Because a person cannot be convicted of both the crime charged and lesser-included offenses, we reverse and remand for the district court to vacate the judgments of conviction for both simple robbery and theft from a person while leaving the jury’s findings of guilt intact. See State v. Hallmark , 927 N.W.2d 281, 300 (Minn. 2019) (reversing and remanding for the district court to vacate the conviction for the lesser-included offense but leaving the finding of guilt intact).
In sum, we affirm the district court’s judgment of conviction for second-degree aggravated robbery because the state provided sufficient evidence to support it. While we reverse the judgments of conviction for simple robbery and theft from a person because they are lesser-included offenses, the state provided sufficient evidence to support them, and we leave the guilty verdicts intact. We remand to the district court with instructions to amend the warrant of commitment accordingly.
Affirmed in part, reversed in part, and remanded.
[1] The supreme court in Kemp expressed concern that the complaining witness in that case was not impeached with prior inconsistent statements that may have cast doubt on his credibility with the fact-finder. 138 N.W.2d at 611-12. Even if we were to apply the “grave doubts” caselaw Herrera cites, we would not determine that there are similar circumstances hindering the fact-finder’s ability to assess credibility. Here, the fact-finder received all the record evidence that, Herrera argues, undermines K.K.’s credibility.
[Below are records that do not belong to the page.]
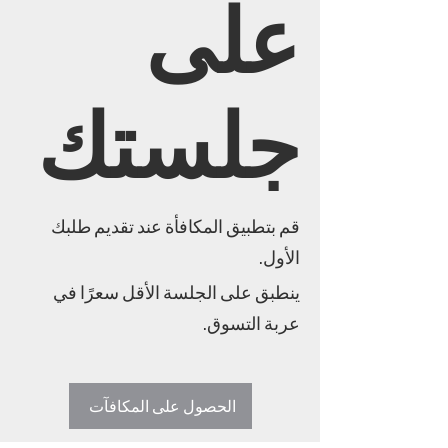
على
جلستك
قم بتطبيق المكافأة عند تقديم طلبك
الأول.
ينطبق على الجلسة الأقل سعرًا في
عربة التسوق.
الحصول على المكافآت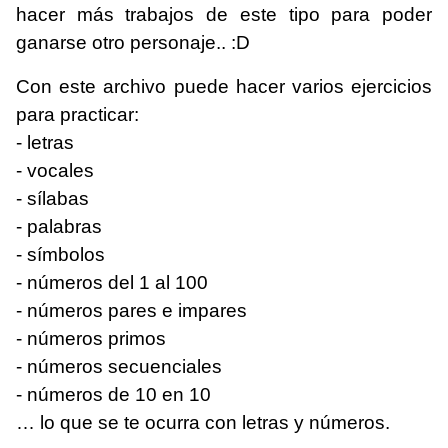
hacer más trabajos de este tipo para poder
ganarse otro personaje.. :D
Con este archivo puede hacer varios ejercicios
para practicar:
- letras
- vocales
- sílabas
- palabras
- símbolos
- números del 1 al 100
- números pares e impares
- números primos
- números secuenciales
- números de 10 en 10
… lo que se te ocurra con letras y números.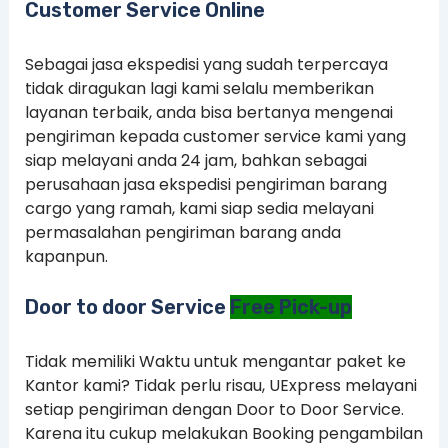
Customer Service Online
Sebagai jasa ekspedisi yang sudah terpercaya
tidak diragukan lagi kami selalu memberikan
layanan terbaik, anda bisa bertanya mengenai
pengiriman kepada customer service kami yang
siap melayani anda 24 jam, bahkan sebagai
perusahaan jasa ekspedisi pengiriman barang
cargo yang ramah, kami siap sedia melayani
permasalahan pengiriman barang anda
kapanpun.
Door to door Service
Free Pick-up
Tidak memiliki Waktu untuk mengantar paket ke
Kantor kami? Tidak perlu risau, UExpress melayani
setiap pengiriman dengan Door to Door Service.
Karena itu cukup melakukan Booking pengambilan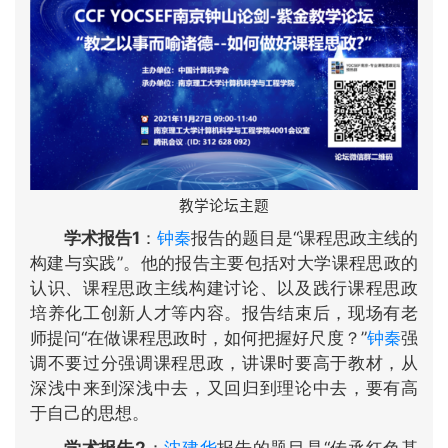
教学论坛主题
学术报告1
：
钟秦
报告的题目是“课程思政主线的
构建与实践”。他的报告主要包括对大学课程思政的
认识、课程思政主线构建讨论、以及践行课程思政
培养化工创新人才等内容。报告结束后，现场有老
师提问“在做课程思政时，如何把握好尺度？”
钟秦
强
调不要过分强调课程思政，讲课时要高于教材，从
深浅中来到深浅中去，又回归到理论中去，要有高
于自己的思想。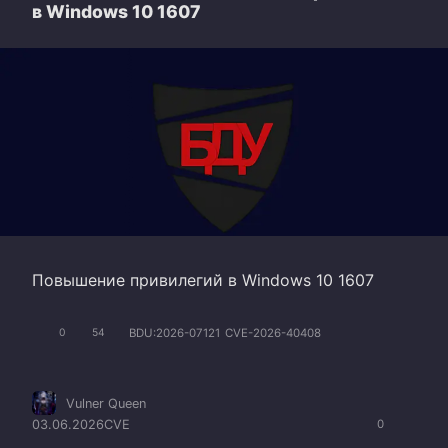
в Windows 10 1607
Повышение привилегий в Windows 10 1607
BDU:2026-07121
CVE-2026-40408
0
54
Vulner Queen
03.06.2026
CVE
0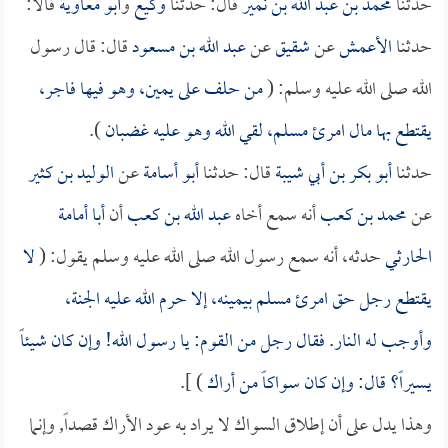
حدثنا
محمد بن عبد الله بن نمير
قال: حدثنا
وكيع
و
أبو معاوية
قالا:
حدثنا
الأعمش
عن
شقيق
عن
عبد الله بن مسعود
قال: قال رسول
الله صلى الله عليه وسلم: (
من حلف على يمين، وهو فيها فاجر،
يقتطع بها مال امرئ مسلم، لقي الله وهو عليه غضبان
).
حدثنا
أبو بكر بن أبي شيبة
قال: حدثنا
أبو أسامة
عن
الوليد بن كثير
عن
محمد بن كعب
أنه سمع أخاه
عبد الله بن كعب
أن
أبا أمامة
الحارثي
حدثه، أنه سمع رسول الله صلى الله عليه وسلم يقول: (
لا
يقتطع رجل حق امرئ مسلم بيمينه، إلا حرم الله عليه الجنة،
وأوجب له النار. فقال رجل من القوم: يا رسول الله! وإن كان شيئاً
يسيراً؟ قال: وإن كان سواكاً من أراك
) ].
وهذا يدل على أن إطلاق السواك لا يراد به عود الأراك قصداً, وإنما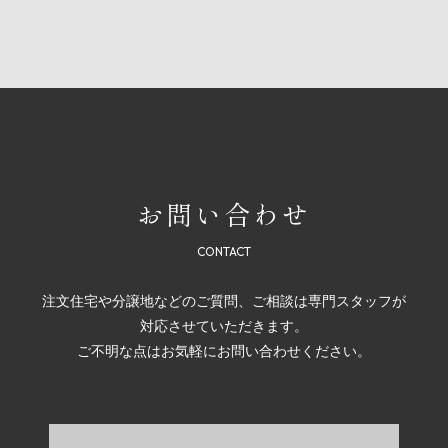
お問い合わせ
注文住宅や分譲地などのご質問、ご相談は専門スタッフが
対応させていただきます。
ご不明な点はお気軽にお問い合わせください。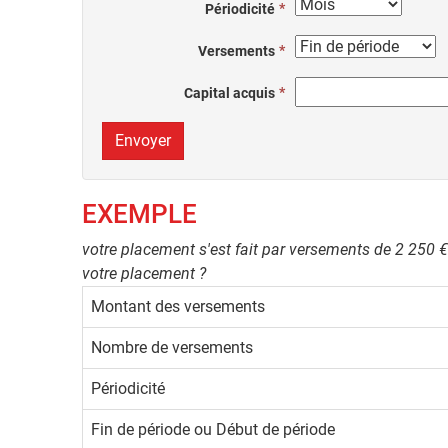
Périodicité
Versements
Capital acquis
Envoyer
EXEMPLE
votre placement s'est fait par versements de 2 250 €
votre placement ?
Montant des versements
Nombre de versements
Périodicité
Fin de période ou Début de période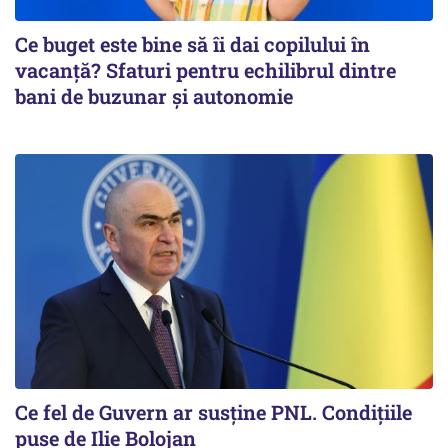
Ce buget este bine să îi dai copilului în
vacanță? Sfaturi pentru echilibrul dintre
bani de buzunar și autonomie
Ce fel de Guvern ar susține PNL. Condițiile
puse de Ilie Bolojan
Likewise, in Langteau , the supreme court expressed concern about the absence of evidence other than the complaining witness’s testimony that an incident between him and the defendant had occurred or any logical reason why it would have. 268 N.W.2d at 77. Here, the testimonies of K.K. and Herrera agree that the crime of theft took place but disagree as to whether Herrera implied possession of a gun or threatened the use of force, and as is explained in further detail below, the fact-finder received other evidence of the incident and its investigation that allowed it to assess their credibility as to that point.